Ok, I see where you're coming from. I hope I'm not going off-topic, but I feel a slight urge to demur. It depends what you mean by make sense: dictionaries just record how language is used, and the rules are agreed but essentially arbitrary. No idiomatic expressions make sense, at one level, and by English standards Italian never makes no sense whenever it uses a double negative.


----------



## Paulfromitaly

tsoapm said:


> It depends what you mean by make sense:


To me, it doesn't make sense to "promise", that is, to tell someone that *you will *certainly do something, when this something has already been done.


----------



## tsoapm

All I can say is that I believe 'promise' has a wider sense in English than the one you're working with.


----------



## Paulfromitaly

tsoapm said:


> All I can say is that I believe 'promise' has a wider sense in English than the one you're working with.


promise - WordReference.com Dictionary of English

Can you tell me which meaning of promise you're talking about?
It's possible that, in my mind, I focus more on the meaning of "promettere" which is never synonymous with to swear.


----------



## tsoapm

I'm not sure, but there are some there I think that don't expressly mention the future, even if most do.


----------



## Mary49

Perhaps this one?
Promise: Traduzione in italiano - Dizionario Inglese - Corriere.it
*"4* (to assure) assicurare, garantire".
And these?:
to promise: traduzione in italiano - Dizionari
"he hasn’t seen it, I promise non l’ha visto, te l’assicuro; she’s not what you think, I promise you that   lei non è quello che credi, questo te lo assicuro".
I promise you | meaning of I promise you in Longman Dictionary of Contemporary English | LDOCE




I PROMISE (YOU) (phrase) definition and synonyms | Macmillan Dictionary


----------



## You little ripper!

The fact that it's in the dictionary doesn't make it more logical. Dictionaries don't create usage. Usage (even illogical usage) creates the definitions found in dictionaries.


----------



## tsoapm

Sure, but I can't help but feel like this is an argument going round in circles.


----------



## Pietruzzo

tsoapm said:


> Sure, but I can't help but feel like this is an argument going round in circles.

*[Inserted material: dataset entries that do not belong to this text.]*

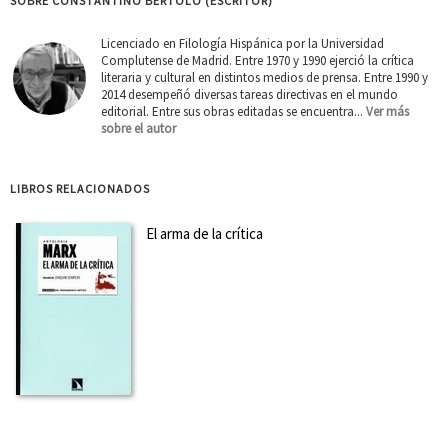
SOBRE CONSTANTINO BÉRTOLO (ESCRITOR)
Licenciado en Filología Hispánica por la Universidad
Complutense de Madrid. Entre 1970 y 1990 ejerció la crítica
literaria y cultural en distintos medios de prensa. Entre 1990 y
2014 desempeñó diversas tareas directivas en el mundo
editorial. Entre sus obras editadas se encuentra...
Ver más
sobre el autor
LIBROS RELACIONADOS
El arma de la crítica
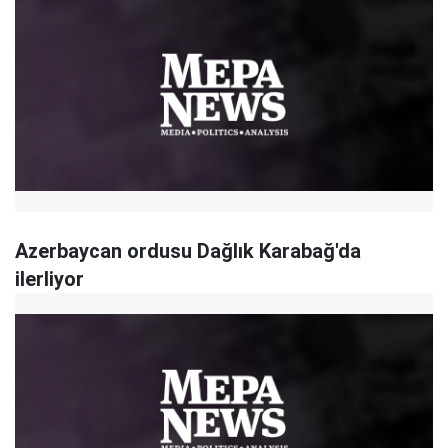
Azerbaycan ordusu Dağlık Karabağ'da
ilerliyor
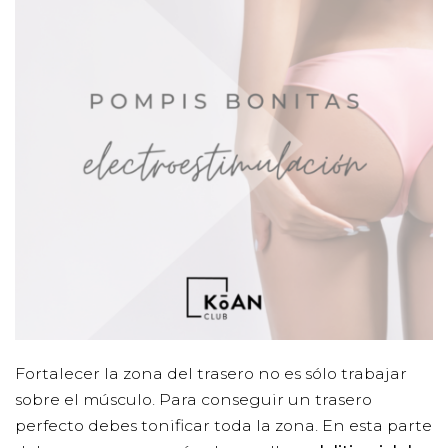
Fortalecer la zona del trasero no es sólo trabajar
sobre el músculo. Para conseguir un trasero
perfecto debes tonificar toda la zona. En esta parte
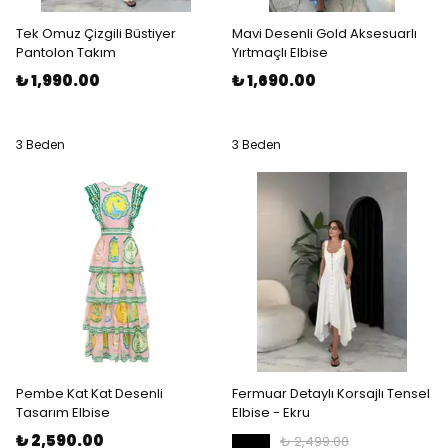
Tek Omuz Çizgili Büstiyer
Mavi Desenli Gold Aksesuarlı
Pantolon Takım
Yırtmaçlı Elbise
₺ 1,990.00
₺ 1,690.00
3 Beden
3 Beden
Pembe Kat Kat Desenli
Fermuar Detaylı Korsajlı Tensel
Tasarım Elbise
Elbise - Ekru
₺ 2,590.00
₺ 2,499.00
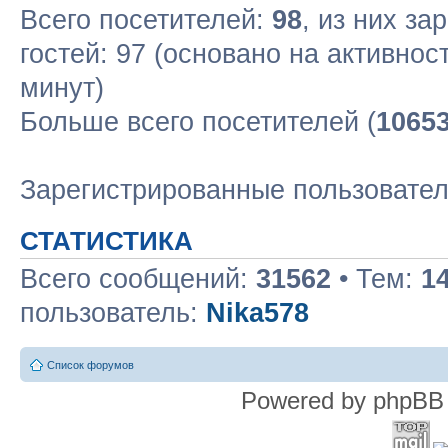
Всего посетителей:
98
, из них за
гостей: 97 (основано на активнос
минут)
Больше всего посетителей (
1065
Зарегистрированные пользовате
СТАТИСТИКА
Всего сообщений:
31562
• Тем:
1
пользователь:
Nika578
Список форумов
Powered by phpBB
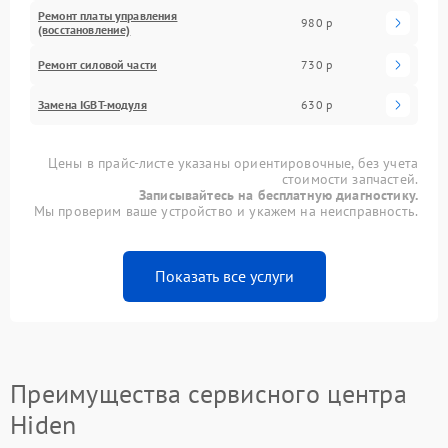
Ремонт платы управления
980 р
(восстановление)
Ремонт силовой части
730 р
Замена IGBT-модуля
630 р
Цены в прайс-листе указаны ориентировочные, без учета
стоимости запчастей.
Записывайтесь на бесплатную диагностику.
Мы проверим ваше устройство и укажем на неисправность.
Показать все услуги
Преимущества сервисного центра
Hiden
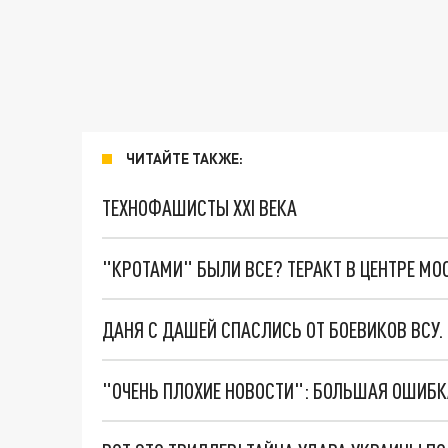
ЧИТАЙТЕ ТАКЖЕ:
ТЕХНОФАШИСТЫ XXI ВЕКА
"КРОТАМИ" БЫЛИ ВСЕ? ТЕРАКТ В ЦЕНТРЕ М
ДАНЯ С ДАШЕЙ СПАСЛИСЬ ОТ БОЕВИКОВ ВСУ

Not for me. That usage of "I promise" is clearly too controversial for a non-native speaker.


----------



## rrose17

Just to add my 2 cents. While not making all that much sense, perhaps, I'd say it is definitely used as YLR has indicated. It's especially used in contexts where you have to swear that you haven't done anything wrong.
_You've been smoking again, haven't you?
No I haven't, I promise._
It does sound a little like a kid speaking, but adults use it as well.


----------